Modality Completion via Gaussian Process Prior Variational Autoencoders
for Multi-Modal Glioma Segmentation
- URL: http://arxiv.org/abs/2107.03442v1
- Date: Wed, 7 Jul 2021 19:06:34 GMT
- Title: Modality Completion via Gaussian Process Prior Variational Autoencoders
for Multi-Modal Glioma Segmentation
- Authors: Mohammad Hamghalam, Alejandro F. Frangi, Baiying Lei, and Amber L.
Simpson
- Abstract summary: We propose a novel model, Multi-modal Gaussian Process Prior Variational Autoencoder (MGP-VAE), to impute one or more missing sub-modalities for a patient scan.
MGP-VAE can leverage the Gaussian Process (GP) prior on the Variational Autoencoder (VAE) to utilize the subjects/patients and sub-modalities correlations.
We show the applicability of MGP-VAE on brain tumor segmentation where either, two, or three of four sub-modalities may be missing.

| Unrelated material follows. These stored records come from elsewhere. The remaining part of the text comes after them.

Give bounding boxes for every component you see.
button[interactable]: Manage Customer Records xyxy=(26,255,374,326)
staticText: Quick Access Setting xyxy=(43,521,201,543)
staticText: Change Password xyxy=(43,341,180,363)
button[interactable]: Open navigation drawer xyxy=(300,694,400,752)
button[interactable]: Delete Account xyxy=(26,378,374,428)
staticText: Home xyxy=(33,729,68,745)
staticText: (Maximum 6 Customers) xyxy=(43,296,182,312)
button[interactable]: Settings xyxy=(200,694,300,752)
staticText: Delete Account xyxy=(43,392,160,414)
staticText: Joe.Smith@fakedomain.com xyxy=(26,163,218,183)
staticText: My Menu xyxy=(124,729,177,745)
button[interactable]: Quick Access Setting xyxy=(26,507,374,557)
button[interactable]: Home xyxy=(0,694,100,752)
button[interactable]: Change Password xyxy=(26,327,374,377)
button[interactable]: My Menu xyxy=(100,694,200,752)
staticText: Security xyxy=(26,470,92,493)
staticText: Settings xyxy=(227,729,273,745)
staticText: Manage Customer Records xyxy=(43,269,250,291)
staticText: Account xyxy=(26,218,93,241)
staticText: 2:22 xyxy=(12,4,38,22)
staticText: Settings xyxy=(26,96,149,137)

- Score: 75.58395328700821
- License: http://creativecommons.org/licenses/by/4.0/
- Abstract: In large studies involving multi protocol Magnetic Resonance Imaging (MRI),
it can occur to miss one or more sub-modalities for a given patient owing to
poor quality (e.g. imaging artifacts), failed acquisitions, or hallway
interrupted imaging examinations. In some cases, certain protocols are
unavailable due to limited scan time or to retrospectively harmonise the
imaging protocols of two independent studies. Missing image modalities pose a
challenge to segmentation frameworks as complementary information contributed
by the missing scans is then lost. In this paper, we propose a novel model,
Multi-modal Gaussian Process Prior Variational Autoencoder (MGP-VAE), to impute
one or more missing sub-modalities for a patient scan. MGP-VAE can leverage the
Gaussian Process (GP) prior on the Variational Autoencoder (VAE) to utilize the
subjects/patients and sub-modalities correlations. Instead of designing one
network for each possible subset of present sub-modalities or using frameworks
to mix feature maps, missing data can be generated from a single model based on
all the available samples. We show the applicability of MGP-VAE on brain tumor
segmentation where either, two, or three of four sub-modalities may be missing.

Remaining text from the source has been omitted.